LES RÈGLES CLASSIQUES D’ABSENCE POUR MALADIE S’APPLIQUENT

Si la France a mis en place un régime dérogatoire exceptionnel au niveau des indemnités journalières par le jeu duquel la sécurité sociale prend en charge les indemnités journalières pour une durée allant jusqu’à 20 jours de confinement, aucune mesure spéciale n’a été prise à ce stade au Luxembourg.

Ainsi, en cas de quarantaine ordonnée par un médecin, le salarié se verra remettre un certificat médical et la période de quarantaine sera traitée comme une période de maladie classique (à charge de l’employeur ou de la CNS selon que le salarié se situe à plus ou moins de 77 jours de maladie).

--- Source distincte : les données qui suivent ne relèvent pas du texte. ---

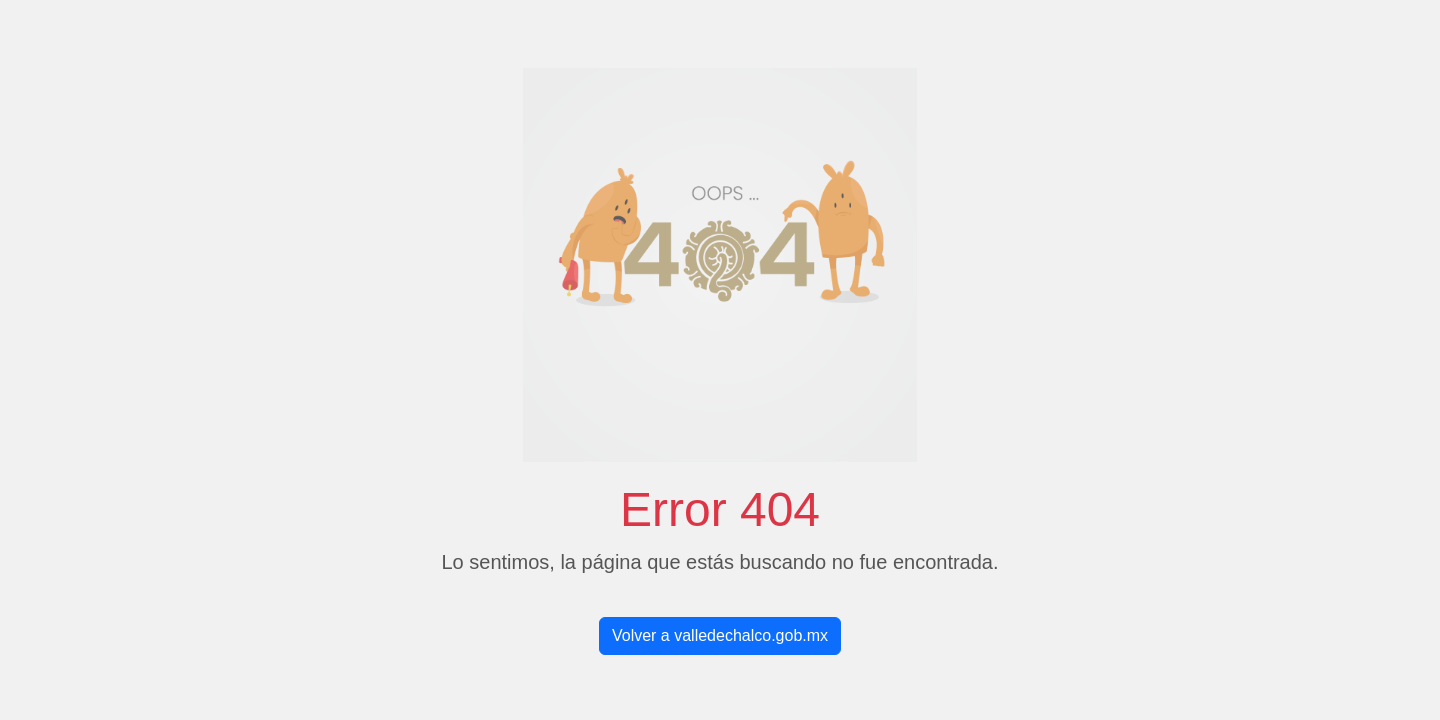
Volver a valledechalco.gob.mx (720, 635)
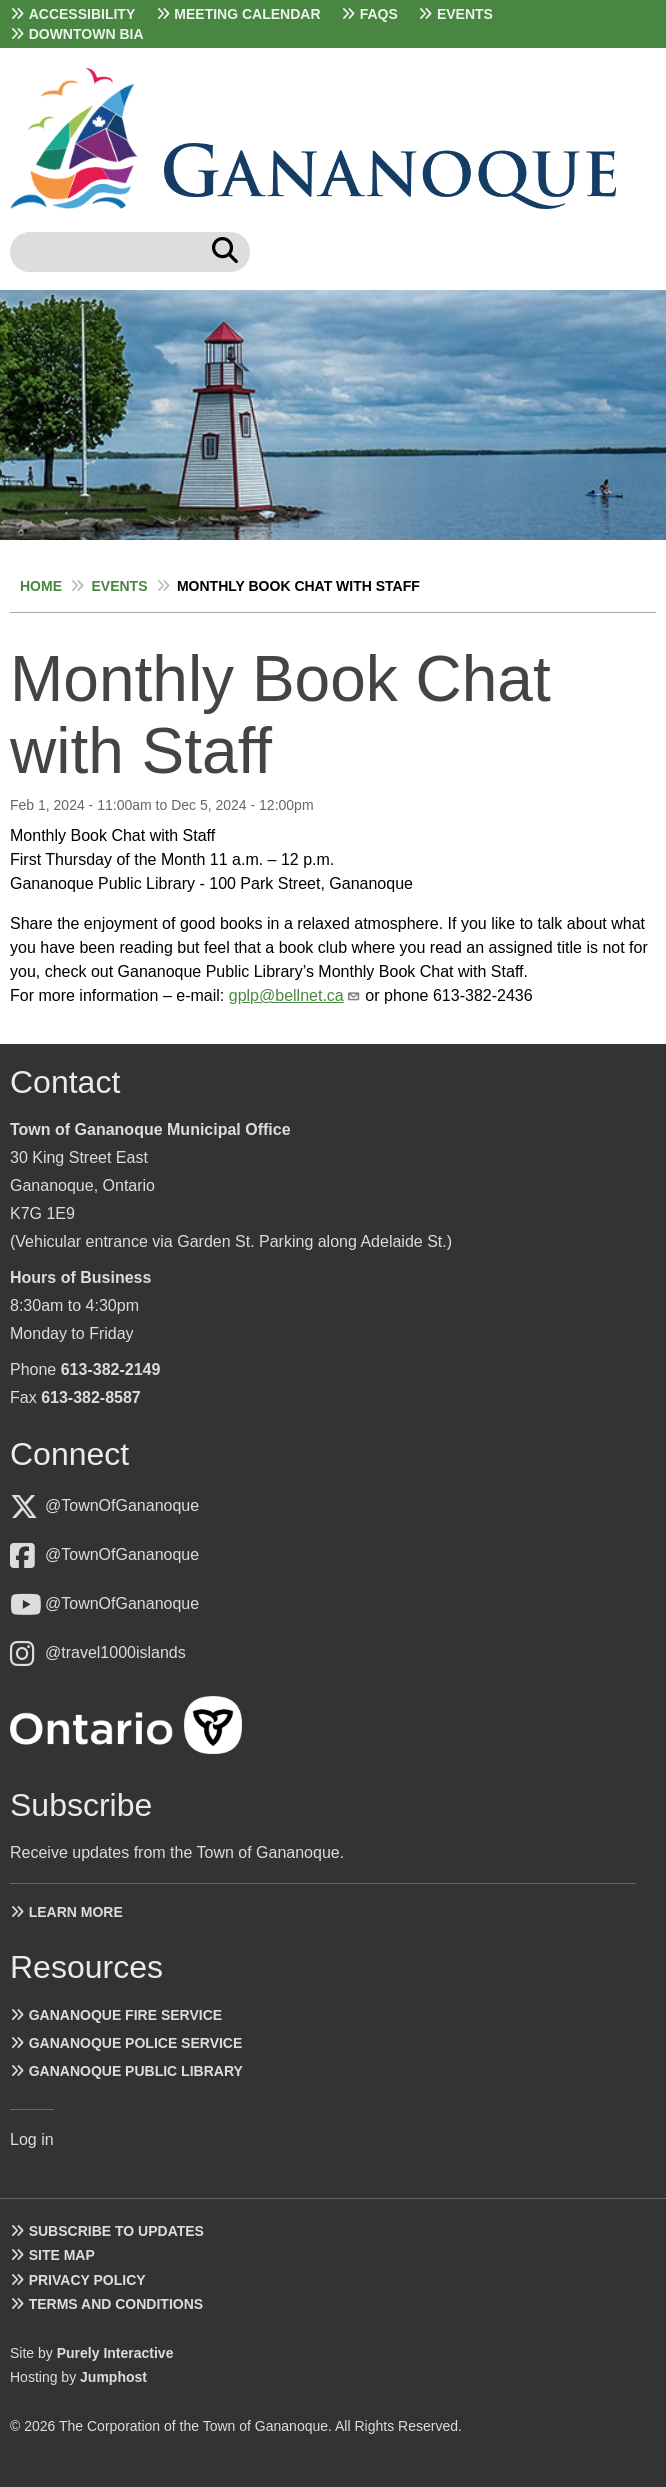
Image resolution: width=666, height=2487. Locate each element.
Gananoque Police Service (136, 2043)
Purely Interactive (115, 2353)
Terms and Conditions (116, 2304)
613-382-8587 (91, 1397)
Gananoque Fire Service (125, 2015)
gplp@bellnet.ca (286, 995)
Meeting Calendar (247, 14)
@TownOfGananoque (122, 1505)
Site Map (62, 2255)
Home (41, 586)
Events (465, 14)
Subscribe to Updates (116, 2231)
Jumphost (113, 2377)
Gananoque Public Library (136, 2071)
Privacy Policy (87, 2280)
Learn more (76, 1912)
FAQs (379, 14)
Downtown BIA (86, 34)
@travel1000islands (115, 1652)
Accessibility (82, 14)
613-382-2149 (111, 1369)
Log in (32, 2139)
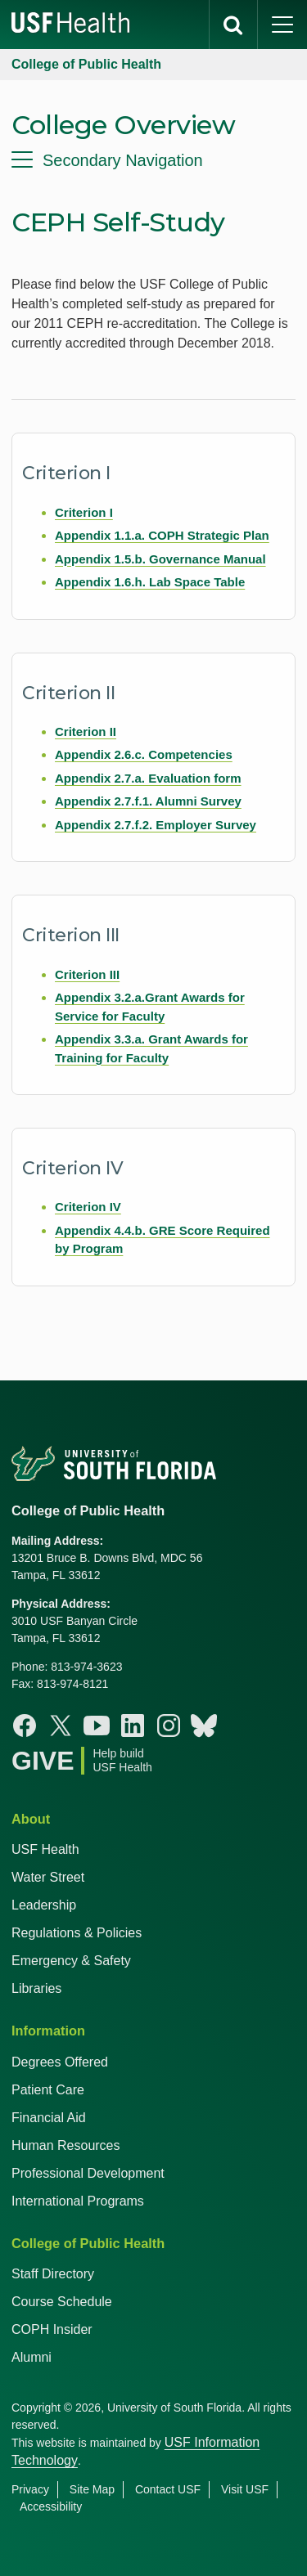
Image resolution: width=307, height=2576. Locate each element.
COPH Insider (52, 2329)
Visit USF (245, 2489)
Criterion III (87, 974)
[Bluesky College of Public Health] (204, 1725)
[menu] (153, 160)
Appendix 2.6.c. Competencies (144, 754)
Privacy (30, 2489)
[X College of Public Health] (60, 1725)
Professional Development (88, 2173)
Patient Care (47, 2090)
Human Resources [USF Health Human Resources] (65, 2145)
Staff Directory (52, 2274)
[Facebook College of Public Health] (24, 1725)
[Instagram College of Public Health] (169, 1725)
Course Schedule (61, 2302)
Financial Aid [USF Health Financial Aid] (48, 2118)
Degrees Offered (59, 2062)
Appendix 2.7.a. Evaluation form (148, 778)
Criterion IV (88, 1207)
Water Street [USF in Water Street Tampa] (47, 1877)
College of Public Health (86, 64)
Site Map (92, 2489)
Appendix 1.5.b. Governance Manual (160, 559)
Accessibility (51, 2506)
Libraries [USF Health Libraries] (36, 1988)
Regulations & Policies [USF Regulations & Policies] (76, 1933)
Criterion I (84, 512)
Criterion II (85, 731)
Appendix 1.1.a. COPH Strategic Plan (162, 535)
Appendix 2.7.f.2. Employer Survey (155, 825)
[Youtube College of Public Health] (97, 1725)
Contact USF (168, 2489)
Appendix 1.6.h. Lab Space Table (150, 582)
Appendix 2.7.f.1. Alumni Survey (148, 801)
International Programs (77, 2201)
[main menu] (282, 24)
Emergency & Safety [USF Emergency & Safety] (71, 1961)
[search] (233, 24)
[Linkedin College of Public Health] (133, 1725)
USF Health (45, 1849)
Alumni (31, 2357)
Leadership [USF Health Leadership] (43, 1905)
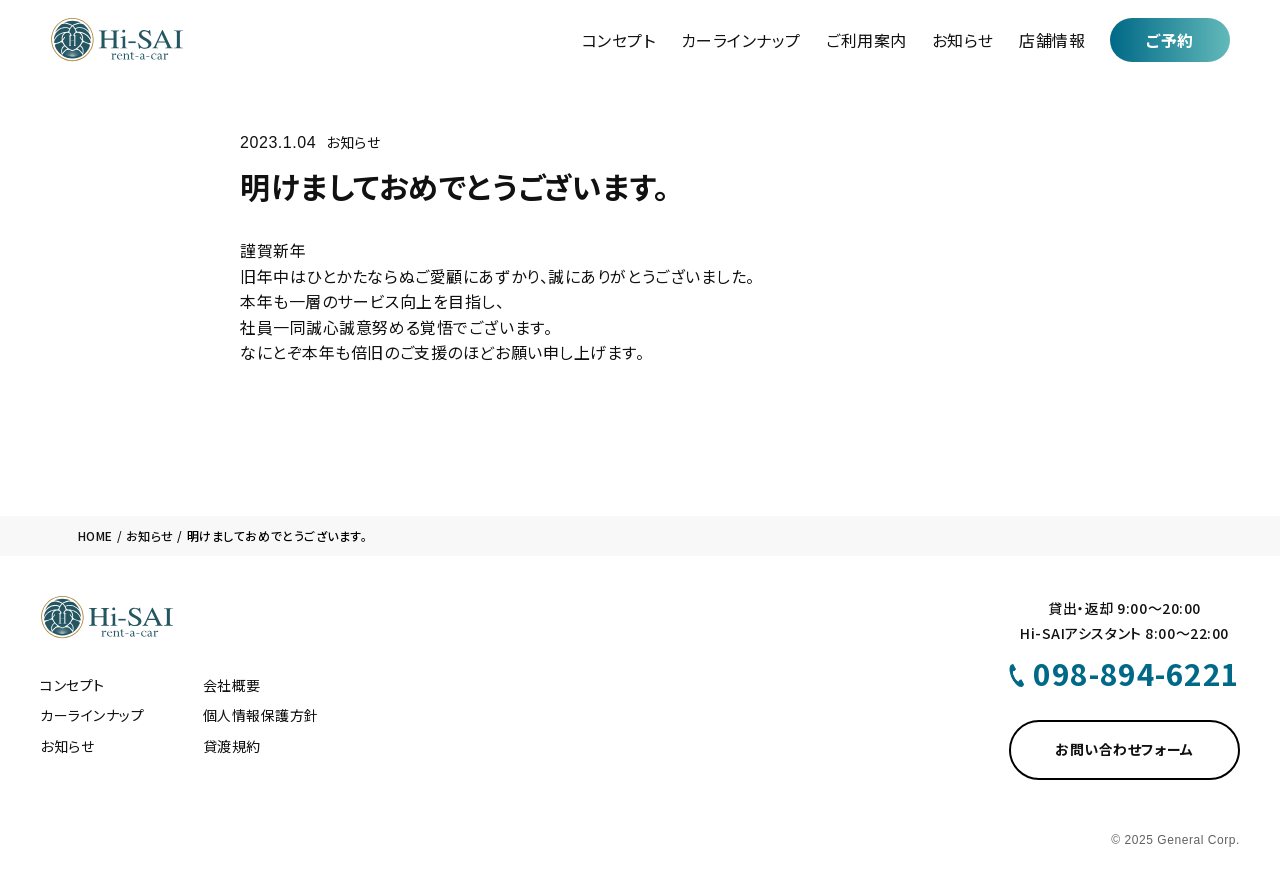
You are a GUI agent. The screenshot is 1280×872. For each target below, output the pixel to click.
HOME (95, 535)
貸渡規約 (232, 746)
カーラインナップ (741, 40)
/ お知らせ (143, 535)
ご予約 (1170, 40)
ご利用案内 (866, 40)
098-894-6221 (1136, 673)
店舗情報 (1052, 40)
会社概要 (232, 685)
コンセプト (619, 40)
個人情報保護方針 (261, 715)
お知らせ (963, 40)
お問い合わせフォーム (1124, 749)
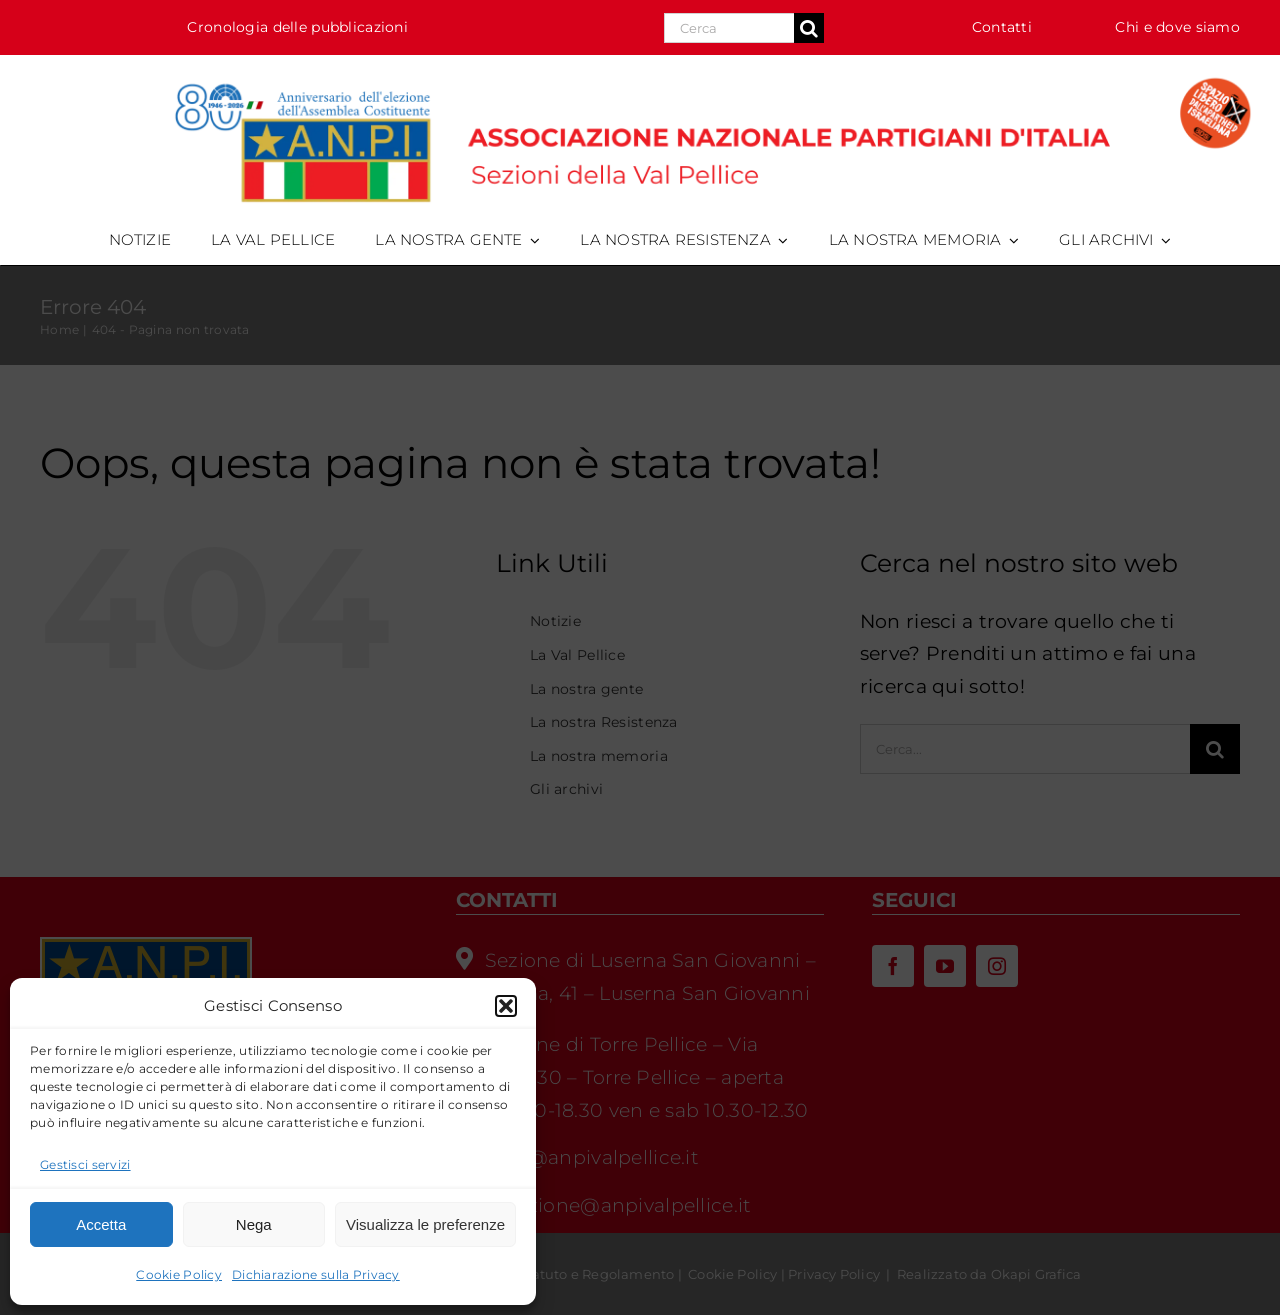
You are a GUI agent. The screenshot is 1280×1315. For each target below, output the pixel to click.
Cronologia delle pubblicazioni (297, 27)
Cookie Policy (179, 1274)
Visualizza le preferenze (425, 1224)
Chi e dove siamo (1177, 27)
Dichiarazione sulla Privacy (316, 1274)
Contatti (1002, 27)
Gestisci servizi (85, 1164)
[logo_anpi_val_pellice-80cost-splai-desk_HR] (640, 74)
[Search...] (729, 28)
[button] (506, 1006)
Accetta (101, 1224)
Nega (254, 1224)
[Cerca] (809, 28)
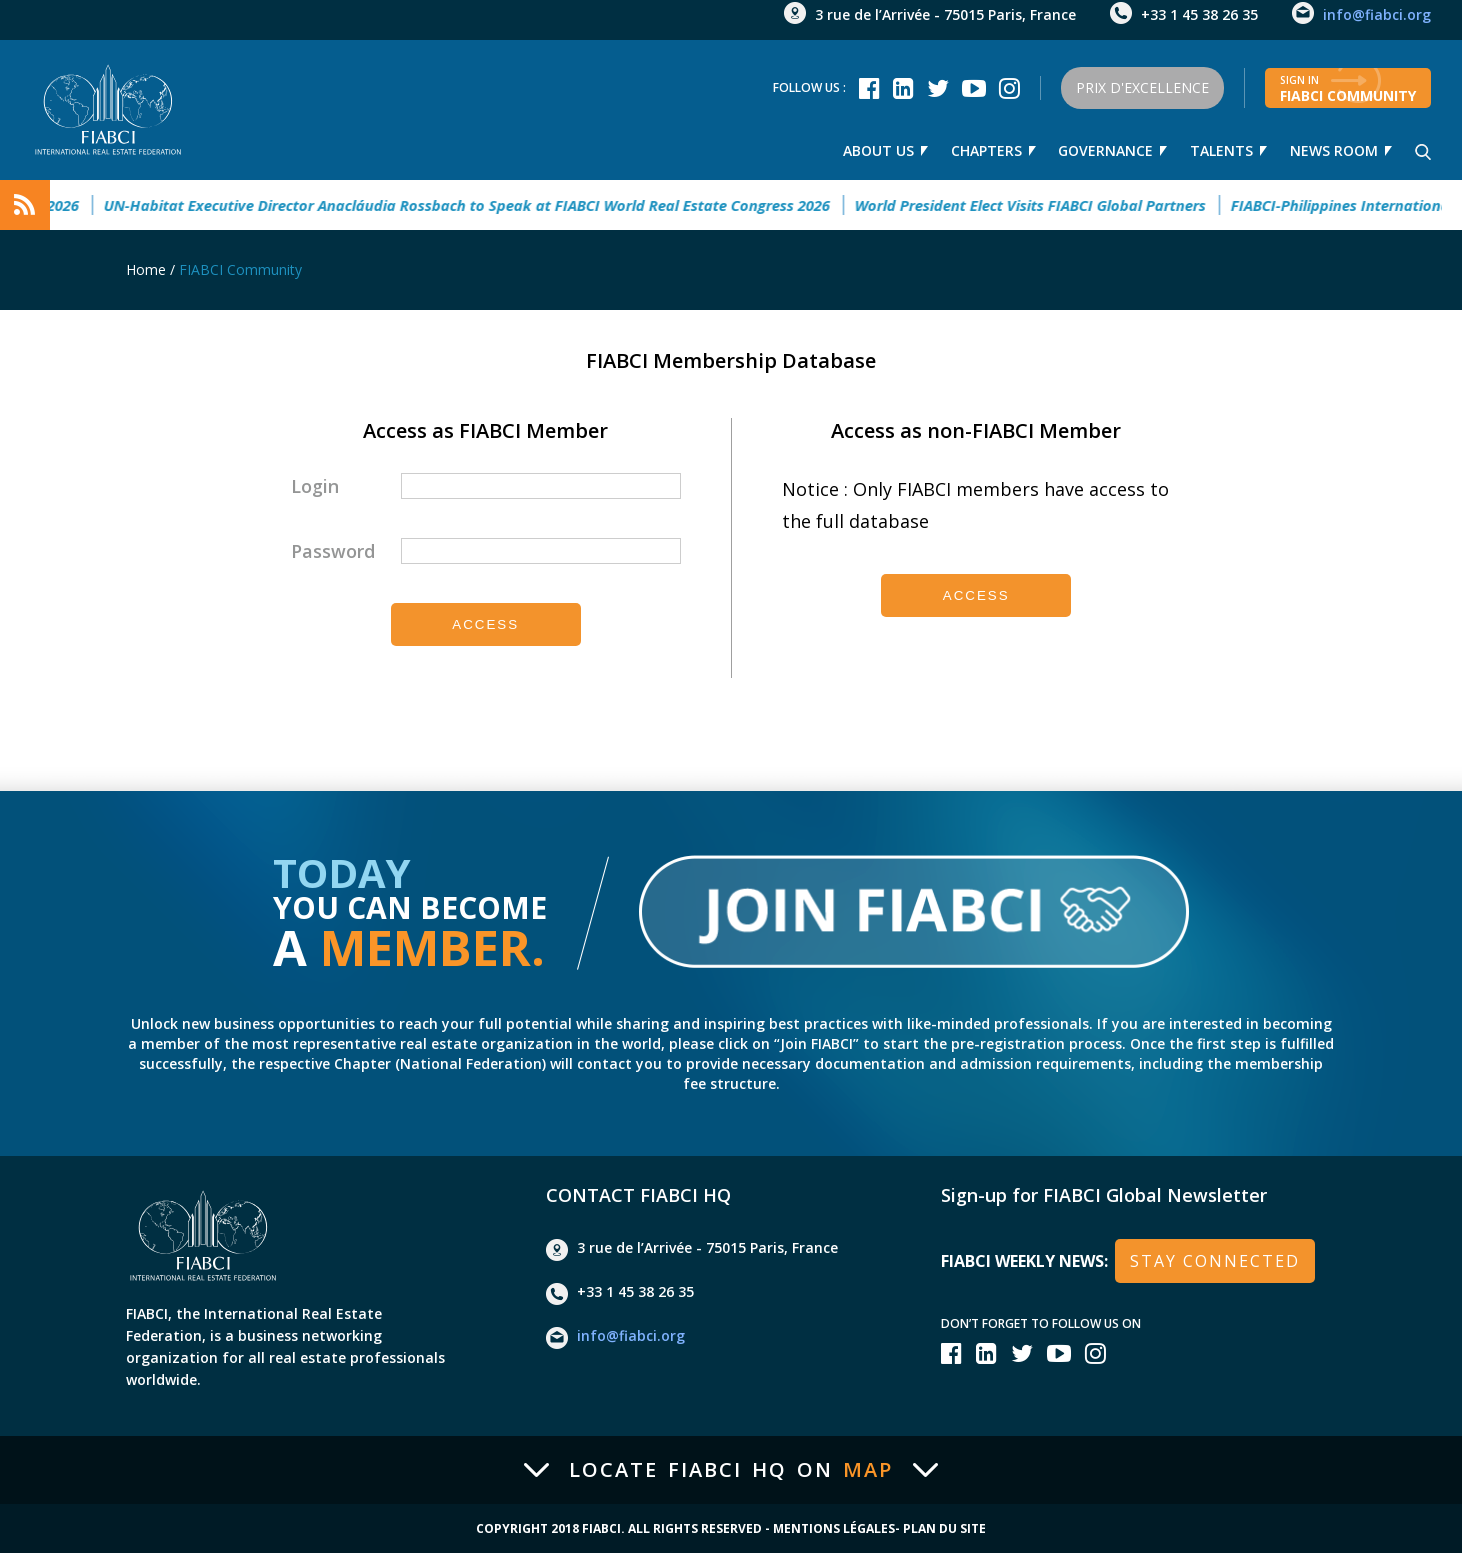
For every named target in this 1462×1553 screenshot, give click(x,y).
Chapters (985, 150)
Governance (1105, 150)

4. Mon salarié refuse les déplacements du fait du coronavirus, puis-je le forcer à se déplacer?

NON

Le salarié à qui il est demandé de se déplacer dans une zone contaminée pourra exercer son droit de retrait. L’exercice de ce droit pourrait être considéré comme abusif si le déplacement concerne une zone qui n’est pas considérée à risque.

On pourrait néanmoins se poser la question du risque de la maladie professionnelle si le salarié se voyait infecté par le virus après avoir été contraint de voyager pour le compte de son employeur.

5. Mon salarié refuse de télétravailler, puis-je le forcer?

NON

Sauf à ce que le législateur prenne une mesure spécifique dans le cas présent le permettant, l’employeur n’a pas les moyens de forcer un salarié à télétravailler, ce qui n’est certes pas sans poser de questions sur le risque que sa responsabilité puisse être malgré tout mise en jeu au cas où le salarié récalcitrant viendrait à contaminer d’autres salariés.

Afin de l’inciter à le faire, il pourrait être utile d’indiquer au salarié concerné les risques en matière de responsabilités civile et pénale qu’il encourt en cas de contamination de ses collègues du fait de sa négligence.

6. Mon salarié travaille en Chine comme expatrié, dois-je le rapatrier?

NON

Dans la mesure où le lien de subordination est remplacé par l’existence d’un contrat de travail local entre l’expatrié et l’employeur local, l’employeur d’origine ne peut pas faire rapatrier le salarié.

7. Mon salarié est en détachement en Chine, dois-je le rapatrier?

OUI

La relation contractuelle entre l’employeur luxembourgeois d’origine et le salarié étant maintenue, l’employeur, en vertu de son obligation de sécurité et santé, devra organiser le rapatriement de son salarié.

8. Y a-t-il des bonnes pratiques à adopter en cette période?

OUI

- Suivre les préconisations des services de santé au travail;

- Afficher des pictogrammes dans l’entreprise tels que ceux ;

- Renforcer les mesures d’hygiène (savons et solutions hydroalcooliques à disposition et en suffisance, port de masques, etc.);

- Favoriser le télétravail quand cela s’avère possible;

- Communiquer avec les salariés;

- Mettre en place un plan de continuité au cas où les mesures de confinement deviendraient plus nombreuses, au cas où l’entreprise est fortement liée à la Chine et viendrait à voir son activité et son chiffre impactés;

- Limiter les déplacements professionnels des salariés;

- Reporter les événements sociaux organisés.

9. Puis-je solliciter des aides étatiques?

OUI

En France, le coronavirus a été officiellement déclaré comme un événement de force majeure.

Ce n’est pas le cas au Luxembourg, mais il pourrait néanmoins être envisagé de solliciter une subvention au titre du chômage accidentel involontaire.

10. L’enfant de mon salarié est placé en quarantaine ou son école est fermée du fait du coronavirus.

Dans un tel cas, le salarié devra prendre sur ses congés pour rester aux côtés de son enfant.

Par contre, si l’enfant devait être contaminé par le coronavirus, le salarié pourrait solliciter un congé pour raisons familiales.